Around 30 people were wounded Thursday as police fired tear gas to disperse stone-throwing protesters in the Ashulia industrial belt, on the outskirts of Dhaka, that accounts for nearly 20 percent of total garment exports.

Nearly 50 factories closed after thousands of workers took to the streets demanding higher wages, police official Rezaul Haque said.

“We had no other option but to use tear gas as they blocked a major highway,” Haque added.

The protests pose a problem for the government of Sheikh Hasina, who won a new presidential term in the Dec. 30 elections, which were marred by violence amid allegations of widespread rigging and voter intimidation.
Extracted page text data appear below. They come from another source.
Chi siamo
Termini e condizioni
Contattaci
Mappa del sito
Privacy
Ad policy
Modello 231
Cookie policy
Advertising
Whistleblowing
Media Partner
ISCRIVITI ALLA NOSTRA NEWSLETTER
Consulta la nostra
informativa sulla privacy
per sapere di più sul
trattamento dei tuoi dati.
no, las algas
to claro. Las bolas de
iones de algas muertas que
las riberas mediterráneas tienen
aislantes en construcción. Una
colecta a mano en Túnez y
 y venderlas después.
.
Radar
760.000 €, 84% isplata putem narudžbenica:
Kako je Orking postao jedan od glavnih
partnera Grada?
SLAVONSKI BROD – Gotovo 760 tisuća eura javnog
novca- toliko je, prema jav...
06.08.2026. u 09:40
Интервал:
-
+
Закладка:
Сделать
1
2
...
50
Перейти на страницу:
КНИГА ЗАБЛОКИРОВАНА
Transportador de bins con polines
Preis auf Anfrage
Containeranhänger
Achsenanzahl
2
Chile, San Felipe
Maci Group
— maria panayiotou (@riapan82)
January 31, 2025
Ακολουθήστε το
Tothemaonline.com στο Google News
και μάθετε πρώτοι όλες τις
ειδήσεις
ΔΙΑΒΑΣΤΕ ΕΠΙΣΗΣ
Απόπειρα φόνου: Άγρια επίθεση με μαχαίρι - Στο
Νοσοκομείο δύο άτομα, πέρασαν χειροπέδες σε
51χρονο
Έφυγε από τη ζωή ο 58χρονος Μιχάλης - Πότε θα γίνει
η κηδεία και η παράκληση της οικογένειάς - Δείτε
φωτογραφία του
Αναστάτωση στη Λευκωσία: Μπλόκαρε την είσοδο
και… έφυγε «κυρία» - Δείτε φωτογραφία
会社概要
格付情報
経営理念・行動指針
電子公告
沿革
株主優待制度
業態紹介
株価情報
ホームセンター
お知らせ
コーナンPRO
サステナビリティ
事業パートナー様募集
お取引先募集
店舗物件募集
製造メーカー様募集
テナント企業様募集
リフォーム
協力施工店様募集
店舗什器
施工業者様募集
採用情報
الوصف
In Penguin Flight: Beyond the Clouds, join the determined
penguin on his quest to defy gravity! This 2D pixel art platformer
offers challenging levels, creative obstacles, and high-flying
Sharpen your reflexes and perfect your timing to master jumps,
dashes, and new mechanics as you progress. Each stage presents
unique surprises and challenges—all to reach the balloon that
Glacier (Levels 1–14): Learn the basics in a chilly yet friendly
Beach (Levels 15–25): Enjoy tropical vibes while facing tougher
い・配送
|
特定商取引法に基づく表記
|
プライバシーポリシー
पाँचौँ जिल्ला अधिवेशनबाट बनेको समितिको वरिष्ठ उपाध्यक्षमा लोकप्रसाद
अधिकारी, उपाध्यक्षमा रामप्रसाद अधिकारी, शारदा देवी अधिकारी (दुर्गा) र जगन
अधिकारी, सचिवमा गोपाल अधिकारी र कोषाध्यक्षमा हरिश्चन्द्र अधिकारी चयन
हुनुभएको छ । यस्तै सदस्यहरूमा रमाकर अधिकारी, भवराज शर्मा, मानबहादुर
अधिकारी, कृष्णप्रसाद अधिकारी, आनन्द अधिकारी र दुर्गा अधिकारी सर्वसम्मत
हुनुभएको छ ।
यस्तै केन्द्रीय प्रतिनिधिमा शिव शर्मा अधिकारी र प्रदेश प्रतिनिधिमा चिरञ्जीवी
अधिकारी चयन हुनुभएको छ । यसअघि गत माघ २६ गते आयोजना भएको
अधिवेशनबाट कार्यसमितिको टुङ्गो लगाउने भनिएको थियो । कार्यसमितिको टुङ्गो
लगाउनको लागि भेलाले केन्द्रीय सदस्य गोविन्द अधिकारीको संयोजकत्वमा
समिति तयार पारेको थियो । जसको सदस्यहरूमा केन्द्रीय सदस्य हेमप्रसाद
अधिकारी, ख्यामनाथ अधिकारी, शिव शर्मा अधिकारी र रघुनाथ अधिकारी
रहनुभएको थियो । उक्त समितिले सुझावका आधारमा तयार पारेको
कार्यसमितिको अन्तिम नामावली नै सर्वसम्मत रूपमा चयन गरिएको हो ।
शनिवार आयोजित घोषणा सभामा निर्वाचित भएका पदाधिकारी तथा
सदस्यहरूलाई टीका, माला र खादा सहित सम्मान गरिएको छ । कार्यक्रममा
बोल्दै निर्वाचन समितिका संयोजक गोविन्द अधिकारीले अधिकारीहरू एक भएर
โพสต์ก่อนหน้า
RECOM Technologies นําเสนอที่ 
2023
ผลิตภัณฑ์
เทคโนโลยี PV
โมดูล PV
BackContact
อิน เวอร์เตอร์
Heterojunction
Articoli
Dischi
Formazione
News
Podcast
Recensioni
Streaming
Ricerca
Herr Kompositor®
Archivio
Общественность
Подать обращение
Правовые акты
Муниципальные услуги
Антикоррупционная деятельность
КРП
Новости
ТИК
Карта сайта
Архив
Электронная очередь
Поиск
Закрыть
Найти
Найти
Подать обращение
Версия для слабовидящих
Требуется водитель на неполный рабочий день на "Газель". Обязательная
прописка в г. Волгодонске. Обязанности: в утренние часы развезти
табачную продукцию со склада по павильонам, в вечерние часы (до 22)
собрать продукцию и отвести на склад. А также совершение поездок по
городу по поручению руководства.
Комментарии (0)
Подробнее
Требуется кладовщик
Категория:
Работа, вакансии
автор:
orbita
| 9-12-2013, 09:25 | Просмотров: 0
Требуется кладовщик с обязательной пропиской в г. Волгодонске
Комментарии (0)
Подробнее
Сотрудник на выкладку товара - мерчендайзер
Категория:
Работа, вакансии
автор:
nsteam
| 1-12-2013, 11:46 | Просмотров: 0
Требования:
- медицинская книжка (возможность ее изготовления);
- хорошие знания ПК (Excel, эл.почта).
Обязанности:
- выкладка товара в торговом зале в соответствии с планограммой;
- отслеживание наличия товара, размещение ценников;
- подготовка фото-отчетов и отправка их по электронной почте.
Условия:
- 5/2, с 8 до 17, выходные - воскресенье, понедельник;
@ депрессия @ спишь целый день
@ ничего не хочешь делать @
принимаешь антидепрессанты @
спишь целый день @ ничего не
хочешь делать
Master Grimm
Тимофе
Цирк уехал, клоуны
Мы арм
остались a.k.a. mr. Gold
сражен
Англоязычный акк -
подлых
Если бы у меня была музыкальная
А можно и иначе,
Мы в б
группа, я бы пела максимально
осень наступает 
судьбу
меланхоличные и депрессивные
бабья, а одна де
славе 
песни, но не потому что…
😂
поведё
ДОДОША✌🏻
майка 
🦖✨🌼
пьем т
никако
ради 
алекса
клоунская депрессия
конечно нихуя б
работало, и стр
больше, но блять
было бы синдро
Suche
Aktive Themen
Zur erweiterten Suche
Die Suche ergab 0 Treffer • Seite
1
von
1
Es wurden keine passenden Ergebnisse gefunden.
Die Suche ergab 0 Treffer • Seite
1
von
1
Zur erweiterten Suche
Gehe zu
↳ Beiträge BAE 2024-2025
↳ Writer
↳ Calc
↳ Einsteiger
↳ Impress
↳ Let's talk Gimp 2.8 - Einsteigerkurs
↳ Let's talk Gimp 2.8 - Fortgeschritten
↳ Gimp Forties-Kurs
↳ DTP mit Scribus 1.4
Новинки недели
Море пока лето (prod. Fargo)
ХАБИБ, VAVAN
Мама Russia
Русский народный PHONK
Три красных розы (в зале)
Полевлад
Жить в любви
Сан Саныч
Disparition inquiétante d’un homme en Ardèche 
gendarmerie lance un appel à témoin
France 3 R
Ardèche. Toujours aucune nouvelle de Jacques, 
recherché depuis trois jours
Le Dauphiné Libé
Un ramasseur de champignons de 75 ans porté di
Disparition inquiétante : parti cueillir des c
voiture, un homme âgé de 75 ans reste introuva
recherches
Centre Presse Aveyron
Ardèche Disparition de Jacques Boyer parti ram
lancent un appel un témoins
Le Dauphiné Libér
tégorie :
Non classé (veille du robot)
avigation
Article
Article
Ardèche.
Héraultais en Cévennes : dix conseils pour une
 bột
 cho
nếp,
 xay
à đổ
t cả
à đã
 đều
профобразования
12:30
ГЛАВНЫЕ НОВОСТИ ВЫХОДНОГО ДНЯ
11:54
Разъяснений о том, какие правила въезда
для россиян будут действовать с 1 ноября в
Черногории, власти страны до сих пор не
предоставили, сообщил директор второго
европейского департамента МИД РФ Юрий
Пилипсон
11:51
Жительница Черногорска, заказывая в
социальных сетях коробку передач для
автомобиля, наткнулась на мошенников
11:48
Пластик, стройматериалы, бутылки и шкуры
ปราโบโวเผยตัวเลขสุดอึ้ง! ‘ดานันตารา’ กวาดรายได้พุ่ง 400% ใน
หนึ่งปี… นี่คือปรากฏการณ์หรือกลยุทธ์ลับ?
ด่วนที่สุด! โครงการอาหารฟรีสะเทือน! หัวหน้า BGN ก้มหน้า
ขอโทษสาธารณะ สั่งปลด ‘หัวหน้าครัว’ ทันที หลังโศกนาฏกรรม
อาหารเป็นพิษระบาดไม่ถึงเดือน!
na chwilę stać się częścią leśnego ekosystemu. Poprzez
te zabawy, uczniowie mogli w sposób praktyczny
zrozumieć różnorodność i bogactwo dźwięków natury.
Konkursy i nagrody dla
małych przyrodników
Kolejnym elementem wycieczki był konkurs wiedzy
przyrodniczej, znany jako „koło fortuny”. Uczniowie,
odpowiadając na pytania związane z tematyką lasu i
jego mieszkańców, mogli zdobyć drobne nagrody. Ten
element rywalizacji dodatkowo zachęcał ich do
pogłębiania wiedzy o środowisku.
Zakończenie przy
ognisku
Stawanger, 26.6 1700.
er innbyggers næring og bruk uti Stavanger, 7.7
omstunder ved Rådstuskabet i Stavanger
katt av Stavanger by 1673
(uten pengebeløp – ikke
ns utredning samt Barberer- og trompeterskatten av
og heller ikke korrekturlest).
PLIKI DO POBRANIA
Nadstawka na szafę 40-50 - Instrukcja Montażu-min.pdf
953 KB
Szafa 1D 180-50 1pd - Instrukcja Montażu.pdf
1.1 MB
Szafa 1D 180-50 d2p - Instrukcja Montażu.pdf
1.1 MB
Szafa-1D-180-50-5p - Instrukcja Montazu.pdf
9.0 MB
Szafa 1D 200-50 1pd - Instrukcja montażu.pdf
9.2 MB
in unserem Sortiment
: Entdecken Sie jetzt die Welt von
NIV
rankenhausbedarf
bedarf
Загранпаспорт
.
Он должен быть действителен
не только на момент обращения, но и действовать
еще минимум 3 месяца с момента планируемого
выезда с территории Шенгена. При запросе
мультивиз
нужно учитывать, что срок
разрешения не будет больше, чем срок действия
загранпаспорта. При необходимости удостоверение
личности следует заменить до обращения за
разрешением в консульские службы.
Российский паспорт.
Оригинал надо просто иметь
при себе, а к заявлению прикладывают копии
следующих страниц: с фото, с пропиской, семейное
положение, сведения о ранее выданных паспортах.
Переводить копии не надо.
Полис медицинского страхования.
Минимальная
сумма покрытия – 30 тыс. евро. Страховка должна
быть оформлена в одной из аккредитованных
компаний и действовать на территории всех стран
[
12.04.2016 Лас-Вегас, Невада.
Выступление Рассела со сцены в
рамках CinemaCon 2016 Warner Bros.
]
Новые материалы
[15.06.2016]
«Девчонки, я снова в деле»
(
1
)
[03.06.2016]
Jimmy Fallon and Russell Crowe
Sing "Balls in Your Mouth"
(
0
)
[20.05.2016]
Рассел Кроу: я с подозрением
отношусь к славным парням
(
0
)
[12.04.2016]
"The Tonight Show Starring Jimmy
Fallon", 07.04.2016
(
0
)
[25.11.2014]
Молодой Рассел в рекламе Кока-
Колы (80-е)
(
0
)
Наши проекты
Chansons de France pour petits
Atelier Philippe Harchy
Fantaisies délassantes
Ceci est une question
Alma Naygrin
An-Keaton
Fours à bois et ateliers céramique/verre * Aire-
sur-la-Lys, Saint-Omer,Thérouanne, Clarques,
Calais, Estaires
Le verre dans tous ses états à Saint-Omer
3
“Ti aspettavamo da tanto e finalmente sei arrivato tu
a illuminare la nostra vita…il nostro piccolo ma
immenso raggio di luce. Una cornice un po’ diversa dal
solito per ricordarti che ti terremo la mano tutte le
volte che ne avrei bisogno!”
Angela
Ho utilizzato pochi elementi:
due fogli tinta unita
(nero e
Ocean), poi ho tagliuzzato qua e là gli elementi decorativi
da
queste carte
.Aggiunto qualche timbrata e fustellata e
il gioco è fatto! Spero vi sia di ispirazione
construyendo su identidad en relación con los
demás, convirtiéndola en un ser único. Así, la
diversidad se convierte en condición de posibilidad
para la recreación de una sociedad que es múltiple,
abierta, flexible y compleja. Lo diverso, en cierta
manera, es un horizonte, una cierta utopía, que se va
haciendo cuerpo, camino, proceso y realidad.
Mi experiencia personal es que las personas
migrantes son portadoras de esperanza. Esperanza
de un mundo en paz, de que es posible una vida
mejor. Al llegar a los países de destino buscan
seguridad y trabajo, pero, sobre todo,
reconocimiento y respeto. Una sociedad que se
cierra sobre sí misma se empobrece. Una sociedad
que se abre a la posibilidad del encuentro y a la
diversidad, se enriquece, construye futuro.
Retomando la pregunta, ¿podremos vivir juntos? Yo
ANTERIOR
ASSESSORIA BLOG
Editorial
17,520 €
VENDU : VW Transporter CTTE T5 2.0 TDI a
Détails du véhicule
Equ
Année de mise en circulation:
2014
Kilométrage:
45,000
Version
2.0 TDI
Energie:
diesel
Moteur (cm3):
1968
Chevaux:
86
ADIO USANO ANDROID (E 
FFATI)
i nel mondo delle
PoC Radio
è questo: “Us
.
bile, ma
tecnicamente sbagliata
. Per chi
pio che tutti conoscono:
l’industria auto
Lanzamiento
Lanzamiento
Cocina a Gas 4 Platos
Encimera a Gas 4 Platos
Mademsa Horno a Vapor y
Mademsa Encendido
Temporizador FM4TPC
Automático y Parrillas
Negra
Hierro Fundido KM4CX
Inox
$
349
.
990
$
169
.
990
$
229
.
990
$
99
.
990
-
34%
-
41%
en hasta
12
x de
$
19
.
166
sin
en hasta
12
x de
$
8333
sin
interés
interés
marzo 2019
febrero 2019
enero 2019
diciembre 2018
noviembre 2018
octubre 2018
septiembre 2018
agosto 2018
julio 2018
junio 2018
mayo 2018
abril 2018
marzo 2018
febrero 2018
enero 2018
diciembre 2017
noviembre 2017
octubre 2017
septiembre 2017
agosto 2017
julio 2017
The government said in September that the minimum wage for garment workers would increase by up to 51 percent this year to 8,000 taka (US$95) a month, the first such increase since 2013. Workers demand a minimum monthly wage of 10,000 taka (US$119).

Union leaders also say that increase will benefit only a small percentage of workers in the garment sector, which employs 4 million in a country of 165 million people.

Mohammad Abdullah, a demonstrator, said manufacturers have hired local musclemen to stop workers in other factories from joining the protest.

Low wages and trade deals with Western countries have made the garment sector a $30 billion industry accounting for 80 percent of Bangladesh’s exports. Brands like H&M, Zara, Walmart, Tesco, Kappa, Tommy Hilfiger, and Calvin Klein are among those that manufacture in Bangladesh.

Aside from low wages, the garment industry in Bangladesh has a poor workplace safety record. In 2013, the collapse of the Rana Plaza factory complex in Savar killed at least 1,130 people.

"We urge the government to sit with us and settle the issue, otherwise the movement will continue," Ruhul Amin, executive president of the Garments Trade Union Centre said.